** Opening Given entries block **
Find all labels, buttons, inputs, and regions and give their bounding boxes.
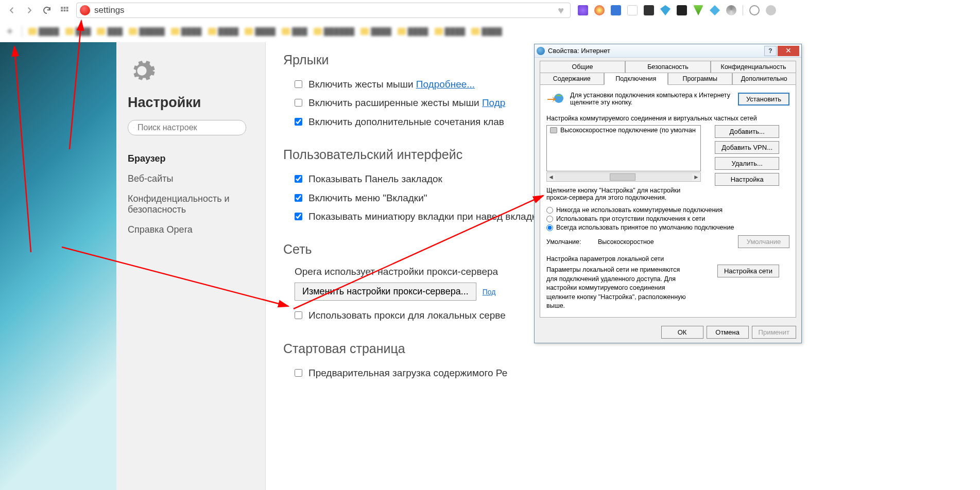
- lan-text: Параметры локальной сети не применяются …: [546, 266, 691, 311]
- settings-search[interactable]: [128, 120, 246, 135]
- remove-button[interactable]: Удалить...: [715, 157, 779, 170]
- tab-privacy[interactable]: Конфиденциальность: [711, 61, 796, 73]
- settings-sidebar: Настройки Браузер Веб-сайты Конфиденциал…: [116, 42, 266, 490]
- profile-icon[interactable]: [766, 5, 776, 15]
- back-button[interactable]: [4, 3, 20, 18]
- ext-icon-4[interactable]: [627, 5, 638, 15]
- ext-icon-6[interactable]: [660, 5, 670, 15]
- ext-icon-2[interactable]: [594, 5, 605, 15]
- add-button[interactable]: Добавить...: [715, 125, 779, 138]
- globe-icon: [537, 47, 545, 55]
- proxy-hint: Щелкните кнопку "Настройка" для настройк…: [546, 187, 685, 201]
- svg-rect-2: [66, 7, 68, 9]
- extension-icons: [578, 5, 776, 15]
- radio-no-net[interactable]: [546, 216, 553, 222]
- dial-group-label: Настройка коммутируемого соединения и ви…: [546, 115, 789, 122]
- forward-button[interactable]: [22, 3, 37, 18]
- tab-programs[interactable]: Программы: [668, 73, 732, 85]
- sidebar-link-help[interactable]: Справка Opera: [128, 220, 254, 240]
- ext-icon-7[interactable]: [677, 5, 687, 15]
- address-text: settings: [94, 5, 551, 15]
- checkbox-adv-gestures[interactable]: [295, 99, 302, 107]
- link-more-adv-gestures[interactable]: Подр: [482, 97, 505, 108]
- add-vpn-button[interactable]: Добавить VPN...: [715, 141, 779, 154]
- link-more-gestures[interactable]: Подробнее...: [416, 79, 475, 90]
- dialog-title-text: Свойства: Интернет: [548, 47, 764, 55]
- checkbox-bookmarks-bar[interactable]: [295, 175, 302, 183]
- settings-button[interactable]: Настройка: [715, 173, 779, 186]
- dialog-help-button[interactable]: ?: [764, 46, 777, 56]
- tab-general[interactable]: Общие: [540, 61, 625, 73]
- sidebar-title: Настройки: [128, 95, 254, 111]
- main-area: Настройки Браузер Веб-сайты Конфиденциал…: [0, 42, 980, 490]
- setup-text: Для установки подключения компьютера к И…: [570, 92, 733, 106]
- sidebar-link-browser[interactable]: Браузер: [128, 149, 254, 169]
- dialog-close-button[interactable]: ✕: [778, 46, 799, 56]
- svg-rect-5: [66, 10, 68, 12]
- radio-always[interactable]: [546, 224, 553, 231]
- tab-connections[interactable]: Подключения: [604, 73, 668, 85]
- sync-icon[interactable]: [749, 5, 760, 15]
- tab-advanced[interactable]: Дополнительно: [732, 73, 797, 85]
- opera-icon: [80, 5, 90, 15]
- svg-point-6: [133, 127, 134, 128]
- sidebar-link-websites[interactable]: Веб-сайты: [128, 169, 254, 189]
- lan-settings-button[interactable]: Настройка сети: [717, 265, 779, 277]
- cancel-button[interactable]: Отмена: [707, 326, 749, 339]
- checkbox-preload[interactable]: [295, 369, 302, 377]
- default-value: Высокоскоростное: [598, 238, 738, 246]
- connection-icon: [550, 127, 557, 133]
- svg-rect-1: [64, 7, 66, 9]
- reload-button[interactable]: [39, 3, 55, 18]
- dialog-tabs: Общие Безопасность Конфиденциальность Со…: [535, 58, 801, 84]
- checkbox-local-proxy[interactable]: [295, 311, 302, 319]
- separator: [743, 5, 743, 15]
- link-proxy-more[interactable]: Под: [483, 288, 496, 296]
- svg-rect-3: [61, 10, 63, 12]
- change-proxy-button[interactable]: Изменить настройки прокси-сервера...: [295, 283, 476, 301]
- dialog-titlebar[interactable]: Свойства: Интернет ? ✕: [535, 44, 801, 58]
- bookmark-heart-icon[interactable]: ♥: [558, 5, 564, 16]
- dialog-body: Для установки подключения компьютера к И…: [540, 84, 796, 318]
- ext-icon-10[interactable]: [726, 5, 736, 15]
- checkbox-mouse-gestures[interactable]: [295, 80, 302, 88]
- speed-dial-button[interactable]: [57, 3, 72, 18]
- apply-button: Применит: [752, 326, 796, 339]
- section-startpage-title: Стартовая страница: [283, 341, 980, 356]
- ok-button[interactable]: ОК: [661, 326, 703, 339]
- internet-properties-dialog: Свойства: Интернет ? ✕ Общие Безопасност…: [534, 44, 802, 343]
- desktop-background-strip: [0, 42, 116, 490]
- checkbox-tabs-menu[interactable]: [295, 194, 302, 202]
- gear-icon: [128, 57, 254, 86]
- svg-rect-0: [61, 7, 63, 9]
- list-scrollbar[interactable]: ◄►: [546, 172, 701, 182]
- setup-icon: [546, 91, 565, 107]
- add-bookmark-button[interactable]: +: [4, 25, 15, 38]
- default-button: Умолчание: [738, 235, 789, 248]
- ext-icon-3[interactable]: [611, 5, 621, 15]
- ext-icon-5[interactable]: [644, 5, 654, 15]
- connections-list[interactable]: Высокоскоростное подключение (по умолчан: [546, 125, 701, 171]
- ext-icon-9[interactable]: [710, 5, 720, 15]
- browser-toolbar: settings ♥: [0, 0, 980, 21]
- connection-item: Высокоскоростное подключение (по умолчан: [547, 126, 700, 135]
- sidebar-link-privacy[interactable]: Конфиденциальность и безопасность: [128, 189, 254, 220]
- ext-icon-1[interactable]: [578, 5, 588, 15]
- checkbox-tab-thumbnail[interactable]: [295, 213, 302, 220]
- address-bar[interactable]: settings ♥: [76, 3, 571, 18]
- default-label: Умолчание:: [546, 238, 598, 246]
- ext-icon-8[interactable]: [693, 5, 703, 15]
- svg-rect-4: [64, 10, 66, 12]
- lan-group-label: Настройка параметров локальной сети: [546, 255, 789, 262]
- setup-button[interactable]: Установить: [738, 93, 789, 106]
- radio-never[interactable]: [546, 207, 553, 214]
- bookmark-bar: + ████ ███ ███ █████ ████ ████ ████ ███ …: [0, 21, 980, 42]
- settings-search-input[interactable]: [137, 123, 240, 132]
- tab-content[interactable]: Содержание: [540, 73, 604, 85]
- checkbox-extra-shortcuts[interactable]: [295, 118, 302, 126]
- tab-security[interactable]: Безопасность: [625, 61, 711, 73]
** Closing Given entries block **
** What you will do **
Print the data exactly as written, dropping any images it holds.

** Written answer **
Find all labels, buttons, inputs, and regions and give their bounding boxes.
- lan-text: Параметры локальной сети не применяются …: [546, 266, 691, 311]
- settings-search[interactable]: [128, 120, 246, 135]
- remove-button[interactable]: Удалить...: [715, 157, 779, 170]
- tab-privacy[interactable]: Конфиденциальность: [711, 61, 796, 73]
- settings-sidebar: Настройки Браузер Веб-сайты Конфиденциал…: [116, 42, 266, 490]
- profile-icon[interactable]: [766, 5, 776, 15]
- back-button[interactable]: [4, 3, 20, 18]
- ext-icon-4[interactable]: [627, 5, 638, 15]
- ext-icon-6[interactable]: [660, 5, 670, 15]
- ext-icon-2[interactable]: [594, 5, 605, 15]
- add-button[interactable]: Добавить...: [715, 125, 779, 138]
- globe-icon: [537, 47, 545, 55]
- proxy-hint: Щелкните кнопку "Настройка" для настройк…: [546, 187, 685, 201]
- svg-rect-2: [66, 7, 68, 9]
- extension-icons: [578, 5, 776, 15]
- radio-no-net[interactable]: [546, 216, 553, 222]
- dial-group-label: Настройка коммутируемого соединения и ви…: [546, 115, 789, 122]
- forward-button[interactable]: [22, 3, 37, 18]
- tab-programs[interactable]: Программы: [668, 73, 732, 85]
- sidebar-link-help[interactable]: Справка Opera: [128, 220, 254, 240]
- ext-icon-7[interactable]: [677, 5, 687, 15]
- address-text: settings: [94, 5, 551, 15]
- checkbox-adv-gestures[interactable]: [295, 99, 302, 107]
- link-more-adv-gestures[interactable]: Подр: [482, 97, 505, 108]
- add-vpn-button[interactable]: Добавить VPN...: [715, 141, 779, 154]
- link-more-gestures[interactable]: Подробнее...: [416, 79, 475, 90]
- dialog-title-text: Свойства: Интернет: [548, 47, 764, 55]
- checkbox-bookmarks-bar[interactable]: [295, 175, 302, 183]
- settings-button[interactable]: Настройка: [715, 173, 779, 186]
- dialog-help-button[interactable]: ?: [764, 46, 777, 56]
- tab-general[interactable]: Общие: [540, 61, 625, 73]
- sidebar-title: Настройки: [128, 95, 254, 111]
- main-area: Настройки Браузер Веб-сайты Конфиденциал…: [0, 42, 980, 490]
- setup-text: Для установки подключения компьютера к И…: [570, 92, 733, 106]
- sidebar-link-browser[interactable]: Браузер: [128, 149, 254, 169]
- dialog-close-button[interactable]: ✕: [778, 46, 799, 56]
- svg-rect-5: [66, 10, 68, 12]
- radio-always[interactable]: [546, 224, 553, 231]
- tab-connections[interactable]: Подключения: [604, 73, 668, 85]
- sync-icon[interactable]: [749, 5, 760, 15]
- tab-advanced[interactable]: Дополнительно: [732, 73, 797, 85]
- opera-icon: [80, 5, 90, 15]
- svg-point-6: [133, 127, 134, 128]
- sidebar-link-websites[interactable]: Веб-сайты: [128, 169, 254, 189]
- lan-settings-button[interactable]: Настройка сети: [717, 265, 779, 277]
- cancel-button[interactable]: Отмена: [707, 326, 749, 339]
- checkbox-preload[interactable]: [295, 369, 302, 377]
- default-value: Высокоскоростное: [598, 238, 738, 246]
- connection-icon: [550, 127, 557, 133]
- svg-rect-1: [64, 7, 66, 9]
- reload-button[interactable]: [39, 3, 55, 18]
- dialog-tabs: Общие Безопасность Конфиденциальность Со…: [535, 58, 801, 84]
- checkbox-local-proxy[interactable]: [295, 311, 302, 319]
- separator: [743, 5, 743, 15]
- link-proxy-more[interactable]: Под: [483, 288, 496, 296]
- svg-rect-3: [61, 10, 63, 12]
- change-proxy-button[interactable]: Изменить настройки прокси-сервера...: [295, 283, 476, 301]
- dialog-titlebar[interactable]: Свойства: Интернет ? ✕: [535, 44, 801, 58]
- bookmark-heart-icon[interactable]: ♥: [558, 5, 564, 16]
- dialog-body: Для установки подключения компьютера к И…: [540, 84, 796, 318]
- ext-icon-10[interactable]: [726, 5, 736, 15]
- checkbox-mouse-gestures[interactable]: [295, 80, 302, 88]
- speed-dial-button[interactable]: [57, 3, 72, 18]
- apply-button: Применит: [752, 326, 796, 339]
- section-startpage-title: Стартовая страница: [283, 341, 980, 356]
- ok-button[interactable]: ОК: [661, 326, 703, 339]
- internet-properties-dialog: Свойства: Интернет ? ✕ Общие Безопасност…: [534, 44, 802, 343]
- desktop-background-strip: [0, 42, 116, 490]
- checkbox-tabs-menu[interactable]: [295, 194, 302, 202]
- gear-icon: [128, 57, 254, 86]
- svg-rect-0: [61, 7, 63, 9]
- list-scrollbar[interactable]: ◄►: [546, 172, 701, 182]
- setup-icon: [546, 91, 565, 107]
- add-bookmark-button[interactable]: +: [4, 25, 15, 38]
- default-button: Умолчание: [738, 235, 789, 248]
- ext-icon-3[interactable]: [611, 5, 621, 15]
- ext-icon-5[interactable]: [644, 5, 654, 15]
- connections-list[interactable]: Высокоскоростное подключение (по умолчан: [546, 125, 701, 171]
- ext-icon-9[interactable]: [710, 5, 720, 15]
- browser-toolbar: settings ♥: [0, 0, 980, 21]
- connection-item: Высокоскоростное подключение (по умолчан: [547, 126, 700, 135]
- sidebar-link-privacy[interactable]: Конфиденциальность и безопасность: [128, 189, 254, 220]
- ext-icon-1[interactable]: [578, 5, 588, 15]
- checkbox-tab-thumbnail[interactable]: [295, 213, 302, 220]
- address-bar[interactable]: settings ♥: [76, 3, 571, 18]
- default-label: Умолчание:: [546, 238, 598, 246]
- ext-icon-8[interactable]: [693, 5, 703, 15]
- svg-rect-4: [64, 10, 66, 12]
- lan-group-label: Настройка параметров локальной сети: [546, 255, 789, 262]
- setup-button[interactable]: Установить: [738, 93, 789, 106]
- radio-never[interactable]: [546, 207, 553, 214]
- bookmark-bar: + ████ ███ ███ █████ ████ ████ ████ ███ …: [0, 21, 980, 42]
- settings-search-input[interactable]: [137, 123, 240, 132]
- tab-content[interactable]: Содержание: [540, 73, 604, 85]
- checkbox-extra-shortcuts[interactable]: [295, 118, 302, 126]
- tab-security[interactable]: Безопасность: [625, 61, 711, 73]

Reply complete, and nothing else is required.